26 de mayo de 2016

Fe en extraños

Traeme la música que siempre fuiste. Salvame, que la guitarra sólo me habla en su lengua de árbol y ya no produce aquellos sonidos que me hacían tanto bien. Salvame, que por las calles corren vientos nuevos de caras que no se animan a hablarse, y en las plazas los niños ya no se cuentan entre ellos historias de mundos que imaginan. La ciudad está teñida de un rojo óxido que aterra a toda criatura de ternuras puras. En mis pupilas: un montón de hormigón para unas pocas almas oprimidas por una hábil mano de barro y cenizas. 
Nadie bebe, nadie juega, nadie puede acercarse al Sol. Si tu cabeza decidiera volver hacia atrás, comprenderás que todo ha sido removido y reemplazado por montañas de cadáveres fusilados por los sarampiones. ¿Y quién te devolverá el tiempo que te tomó poder erigir aquel humano que veían en vos?

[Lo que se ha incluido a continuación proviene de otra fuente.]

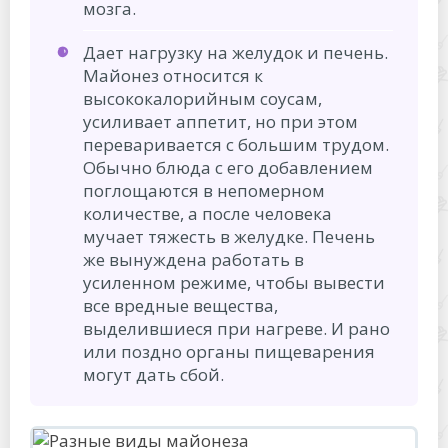
мозга.
Дает нагрузку на желудок и печень.
Майонез относится к
высококалорийным соусам,
усиливает аппетит, но при этом
переваривается с большим трудом.
Обычно блюда с его добавлением
поглощаются в непомерном
количестве, а после человека
мучает тяжесть в желудке. Печень
же вынуждена работать в
усиленном режиме, чтобы вывести
все вредные вещества,
выделившиеся при нагреве. И рано
или поздно органы пищеварения
могут дать сбой.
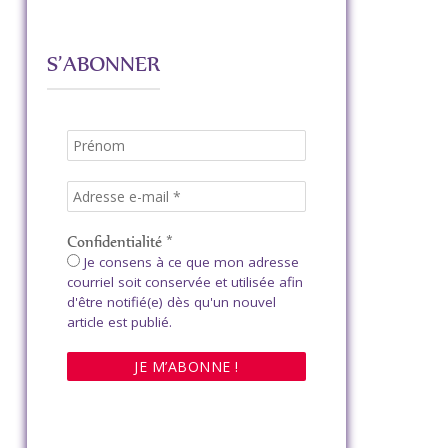
S’ABONNER
Confidentialité
*
Je consens à ce que mon adresse
courriel soit conservée et utilisée afin
d'être notifié(e) dès qu'un nouvel
article est publié.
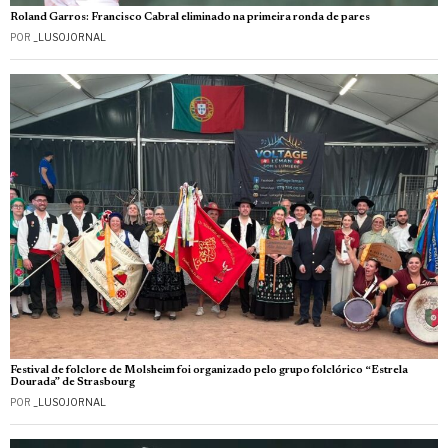
Roland Garros: Francisco Cabral eliminado na primeira ronda de pares
POR
_LUSOJORNAL
Festival de folclore de Molsheim foi organizado pelo grupo folclórico “Estrela
Dourada” de Strasbourg
POR
_LUSOJORNAL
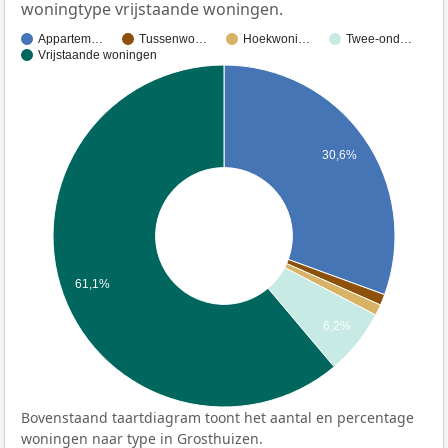
woningtype vrijstaande woningen.
Appartem…
Tussenwo…
Hoekwoni…
Twee-ond…
Vrijstaande woningen
30,6%
61,1%
6,2%
Bovenstaand taartdiagram toont het aantal en percentage
woningen naar type in Grosthuizen.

Ésta es la manga de mi camisa, yo me aferraré a la tuya. No olvides jamás el color de las que nos regalamos en aquellos sueños desde el vientre del sol. Hoy nos vemos alejar, mujer. No voy a desistir. Abro los ojos. Te busco en el fuego y en la asfixia, en la cerveza que hincha mi cabeza y emborracha mis demonios, en la cara de una anciana a la que aún el parkinson no le robó los hermosos acordes menores de sus manos blancas y huesudas. Y trato de entender este dolor en mí, ¿en qué se transformó la tinta de mis dedos?
Alrededor de los límites de mi ceguera se extiende el blanco lienzo de los días por llegar. Ni un espejo tuyo ahí. A través de tus ojos de asfixia veo un cielo inmensamente azul, no tan bello como los recuerdos que aún la vida y los años me permiten conservar: mediodías de pasto y mates adormecido entre tus piernas.

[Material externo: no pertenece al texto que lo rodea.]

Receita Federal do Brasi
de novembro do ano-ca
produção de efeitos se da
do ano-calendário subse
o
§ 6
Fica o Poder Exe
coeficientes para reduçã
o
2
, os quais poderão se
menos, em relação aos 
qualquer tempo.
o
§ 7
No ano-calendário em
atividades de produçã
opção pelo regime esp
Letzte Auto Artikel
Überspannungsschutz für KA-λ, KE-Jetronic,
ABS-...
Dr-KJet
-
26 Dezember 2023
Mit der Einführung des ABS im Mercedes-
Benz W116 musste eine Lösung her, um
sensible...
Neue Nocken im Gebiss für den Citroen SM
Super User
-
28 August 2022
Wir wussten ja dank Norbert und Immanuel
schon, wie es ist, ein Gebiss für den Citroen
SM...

Tanta prisa afloja hasta mis dientes, y ahí voy, perdiéndolos a medida que corro hacia vos. Y también los huesos y sus olores, mis ojos y las miradas que encadené en ellos, mis uñas, la sal de mi carne, las tristezas del alma, mi nombre. Mi nombre y no el tuyo.
No lo olvido: todo alguna vez ya fue mencionado: el miedo, el ojo faltante del sol y el hambre que pudre las bocas.
Sé que es un día hermoso y que a pesar de todo, el sol silba. No quiero oír ninguna otra cosa más en lo que dure esta siesta.